# Engine pings with octane booster



## RicanGoat (Aug 25, 2009)

I have what sounds like pinging (detonation) on my 06 Goat. I have been using premium 91 octane (what's available here in Washington) and I noticed the pinging. On the last fill up I added a bottle of Lucas Octane Booster to see if would alleviate the pinging. It helped some but, you can still hear it if you get on the gas, even slightly on a high gear. Is this normal for the LS2? I would think not. Any recommendations? BTW, my car has 14,500 miles. Thanks.:cheers


----------



## HP11 (Apr 11, 2009)

It still pings on 91 octane with octane booster? Someone must have messed with your computer program. Do you know if the previous owner did or had some 'tuning' done?


----------



## Poncho Dan (Jun 30, 2009)

A few things: Is it louder with the windows up or down? If its louder with the windows up, it might be a component in the console or dash that is rattling - mine does that, and I thought it was knocking at first.

Also, see if you can get 93, 91 is practically mid-grade. I don't know how they get away with passing that junk off as "premium."


----------



## GTO JUDGE (May 14, 2005)

The place you got gas: Have they accidentally been putting the wrong octane gas in their holding tank? Bad gas, like water in it? An improper tune?

Take your car to a Pontiac dealer and have them check for proper settings.
Anyone mess with the timing?


----------



## LOWET (Oct 21, 2007)

RicanGoat said:


> I have what sounds like pinging (detonation) on my 06 Goat. I have been using premium 91 octane (what's available here in Washington) and I noticed the pinging. On the last fill up I added a bottle of Lucas Octane Booster to see if would alleviate the pinging. It helped some but, you can still hear it if you get on the gas, even slightly on a high gear. Is this normal for the LS2? I would think not. Any recommendations? BTW, my car has 14,500 miles. Thanks.:cheers


 Octane booster will help but it takes a while. You might have to use up around 1/4 tank of fuel before it starts to work. Look for a Sunoco Station. They do have them in Washington and they offer grades higher then 91 Octane


----------



## chillnlikavilln (Aug 23, 2009)

this may sound strange but my wife makes gasoline so its a reliable source. during summer months and times of the year when driving is high refinerys lean back and have more impuritys in the gasoline so that they can produce more fuels . so your gas may be high in sulpher and high output engines dont like that at all


----------



## RicanGoat (Aug 25, 2009)

I don't know if he had any previous tuning done. I did find it kind of strange. I have tried 3 different gas stations, Lucas octane booster and some cheaper version and I still get detonation. It is louder with the windows open...I know detonation when I hear it.
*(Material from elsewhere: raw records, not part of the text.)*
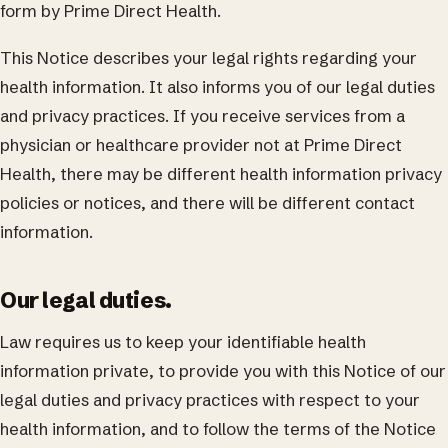
form by Prime Direct Health.
This Notice describes your legal rights regarding your
health information. It also informs you of our legal duties
and privacy practices. If you receive services from a
physician or healthcare provider not at Prime Direct
Health, there may be different health information privacy
policies or notices, and there will be different contact
information.
Our legal duties.
Law requires us to keep your identifiable health
information private, to provide you with this Notice of our
legal duties and privacy practices with respect to your
health information, and to follow the terms of the Notice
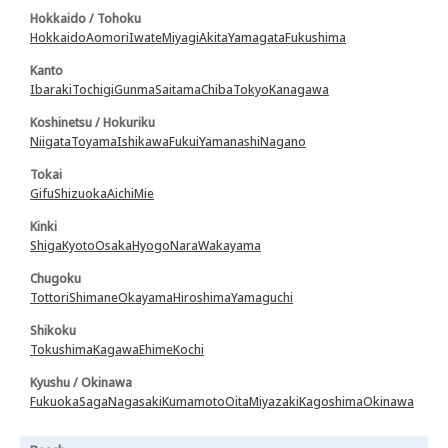
Hokkaido / Tohoku
Hokkaido
Aomori
Iwate
Miyagi
Akita
Yamagata
Fukushima
Kanto
Ibaraki
Tochigi
Gunma
Saitama
Chiba
Tokyo
Kanagawa
Koshinetsu / Hokuriku
Niigata
Toyama
Ishikawa
Fukui
Yamanashi
Nagano
Tokai
Gifu
Shizuoka
Aichi
Mie
Kinki
Shiga
Kyoto
Osaka
Hyogo
Nara
Wakayama
Chugoku
Tottori
Shimane
Okayama
Hiroshima
Yamaguchi
Shikoku
Tokushima
Kagawa
Ehime
Kochi
Kyushu / Okinawa
Fukuoka
Saga
Nagasaki
Kumamoto
Oita
Miyazaki
Kagoshima
Okinawa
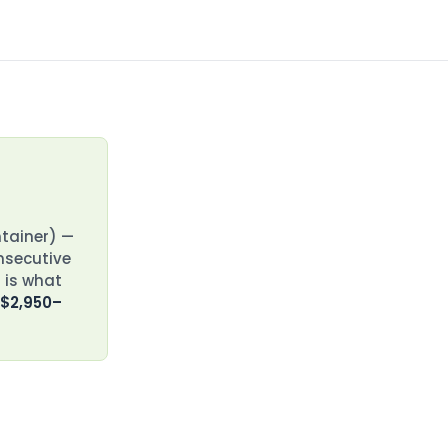
ntainer) —
onsecutive
 is what
 $2,950–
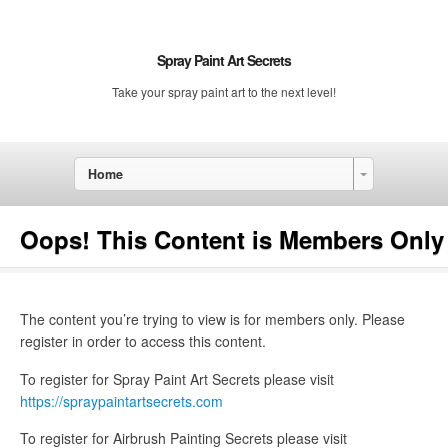
Spray Paint Art Secrets
Take your spray paint art to the next level!
Home
Oops! This Content is Members Only
The content you’re trying to view is for members only. Please
register in order to access this content.
To register for Spray Paint Art Secrets please visit
https://spraypaintartsecrets.com
To register for Airbrush Painting Secrets please visit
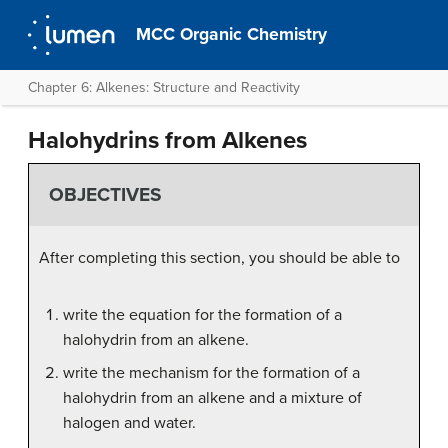
MCC Organic Chemistry
Chapter 6: Alkenes: Structure and Reactivity
Halohydrins from Alkenes
OBJECTIVES
After completing this section, you should be able to
write the equation for the formation of a
halohydrin from an alkene.
write the mechanism for the formation of a
halohydrin from an alkene and a mixture of
halogen and water.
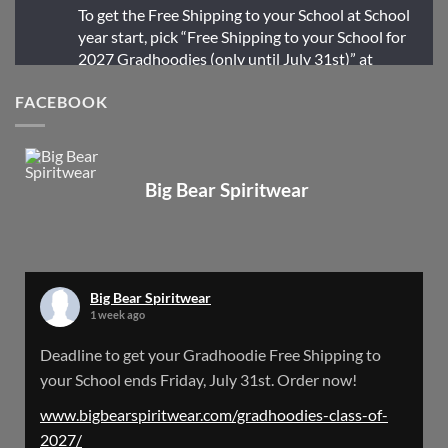
To get the Free Shipping to your School at School
year start, pick “Free Shipping to your School for
2027 Gradhoodies (only until July 31st)” at
checkout
FACEBOOK
X
Big Bear Spiritwear
Big Bear Spiritwear
@bearspiritwear
·
24 Mar
Bigbear Website Maintenance is complete!
X
Big Bear Spiritwear
1 week ago
Big Bear Spiritwear
Deadline to get your Gradhoodie Free Shipping to
@bearspiritwear
·
18 Mar
your School ends Friday, July 31st. Order now!
Please Note: The BigBearSpiritwear Website
is having some maintenance done on it for about
www.bigbearspiritwear.com/gradhoodies-class-of-
the next 72 Hours. Off and on you might see an
2027/
error when going to the site. So please bear with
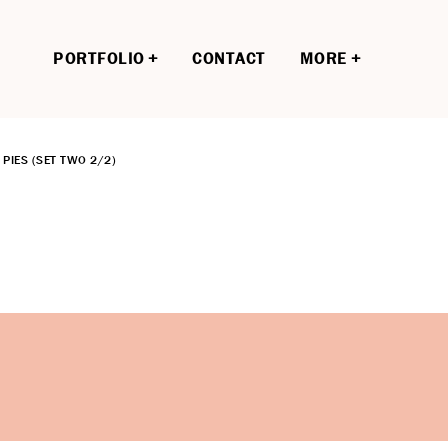
PORTFOLIO
CONTACT
MORE
PIES (SET TWO 2/2)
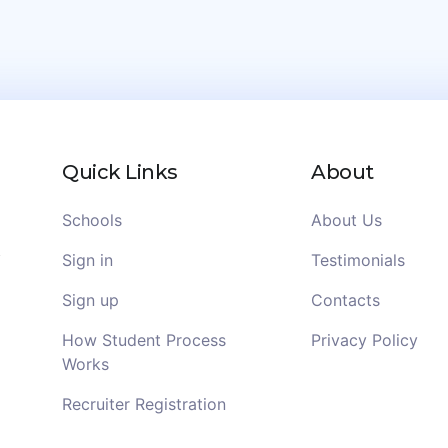
Quick Links
About
Schools
About Us
Sign in
Testimonials
Sign up
Contacts
How Student Process
Privacy Policy
Works
Recruiter Registration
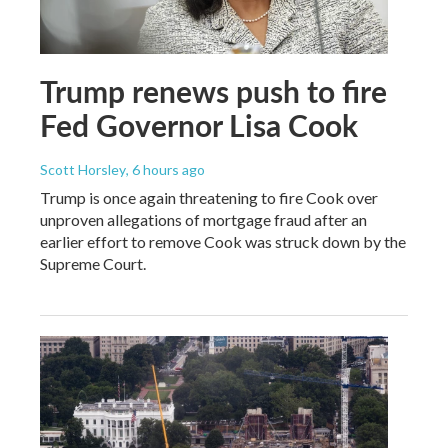
Trump renews push to fire
Fed Governor Lisa Cook
Scott Horsley
, 6 hours ago
Trump is once again threatening to fire Cook over
unproven allegations of mortgage fraud after an
earlier effort to remove Cook was struck down by the
Supreme Court.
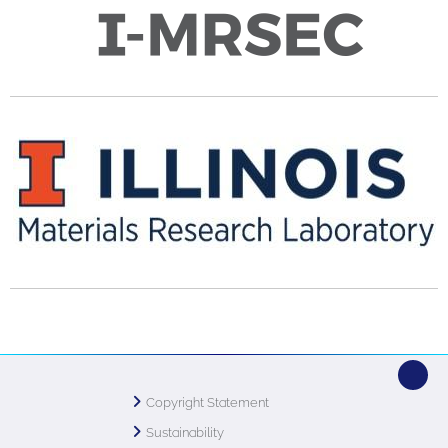
Copyright Statement
Sustainability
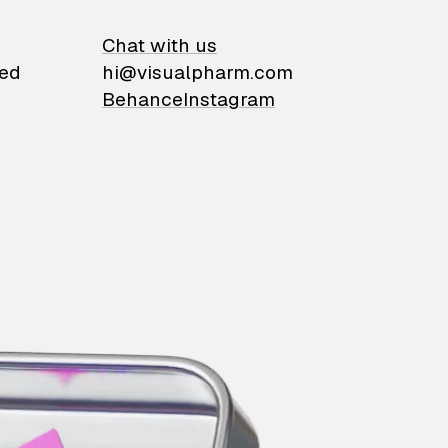
on
Chat with us
ied
hi@visualpharm.com
Behance
Instagram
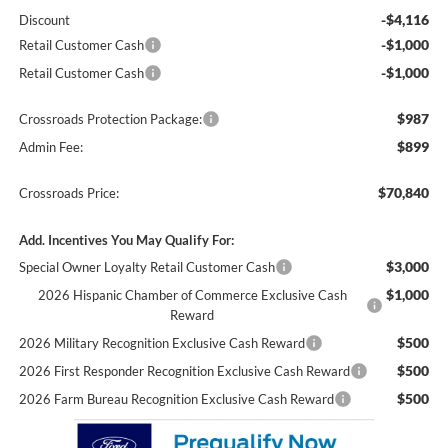
-$4,116
Discount
-$1,000
Retail Customer Cash
-$1,000
Retail Customer Cash
$987
Crossroads Protection Package:
$899
Admin Fee:
$70,840
Crossroads Price:
Add. Incentives You May Qualify For:
$3,000
Special Owner Loyalty Retail Customer Cash
$1,000
2026 Hispanic Chamber of Commerce Exclusive Cash
Reward
$500
2026 Military Recognition Exclusive Cash Reward
$500
2026 First Responder Recognition Exclusive Cash Reward
$500
2026 Farm Bureau Recognition Exclusive Cash Reward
I just wanted to get your feedback to see whether I take it to the dealership or not. It still has about a month left in the warranty. Is there a way to find out if someone has messed with the computer? Thanks.


----------



## jpalamar (Jul 22, 2008)

How long have you had the car? Sounds like bad gas though. Run it out and fill up at a different place. That happeneds to me once a year I get a bad tank.


----------



## HP11 (Apr 11, 2009)

jpalamar said:


> How long have you had the car? Sounds like bad gas though. Run it out and fill up at a different place. That happeneds to me once a year I get a bad tank.
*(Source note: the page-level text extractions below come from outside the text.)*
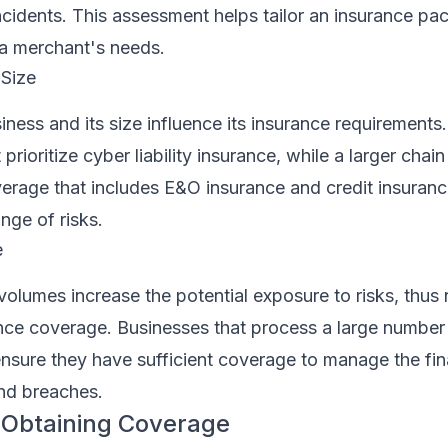
incidents. This assessment helps tailor an insurance pa
a merchant's needs.
 Size
iness and its size influence its insurance requirements.
t prioritize cyber liability insurance, while a larger cha
rage that includes E&O insurance and credit insuranc
nge of risks.
e
volumes increase the potential exposure to risks, thus 
nce coverage. Businesses that process a large number
nsure they have sufficient coverage to manage the fina
and breaches.
 Obtaining Coverage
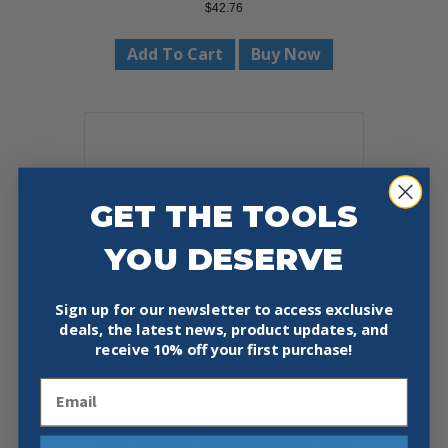
$
42.76
Add To Cart
Buy Now
GET THE TOOLS
YOU DESERVE
Sign up for our newsletter to access exclusive
deals, the latest news, product updates, and
receive
10% off your first purchase!
Email
KNIPEX 34 12 130 5 1/4″
ELECTRONICS PLIERS-FLAT TIPS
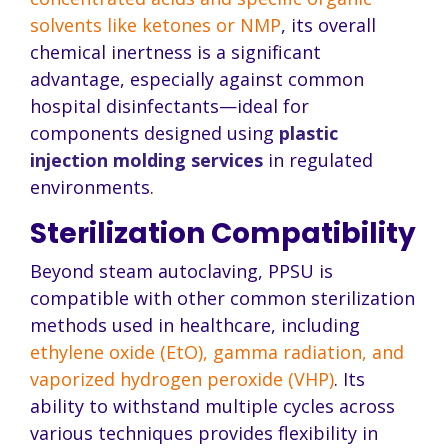
solvents like ketones or NMP
, its overall
chemical inertness is a significant
advantage, especially against common
hospital disinfectants—ideal for
components designed using
plastic
injection molding services
in regulated
environments.
Sterilization Compatibility
Beyond steam autoclaving, PPSU is
compatible with other common sterilization
methods used in healthcare, including
ethylene oxide (EtO), gamma radiation, and
vaporized hydrogen peroxide (VHP)
. Its
ability to withstand multiple cycles across
various techniques provides flexibility in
That's what I was thinking at first until I read this response:


RicanGoat said:


> I have tried 3 different gas stations,.........


----------



## jpalamar (Jul 22, 2008)

HP11 said:


> That's what I was thinking at first until I read this response:


Thats true. Would pulling the battery fora minute and letter the maps reset possibly fix?


----------



## HP11 (Apr 11, 2009)

Not sure, I'm still learning about these cars. On other vehicles I've worked with you'd actually have to reprogram the maps.


----------



## jpalamar (Jul 22, 2008)

HP11 said:


> Not sure, I'm still learning about these cars. On other vehicles I've worked with you'd actually have to reprogram the maps.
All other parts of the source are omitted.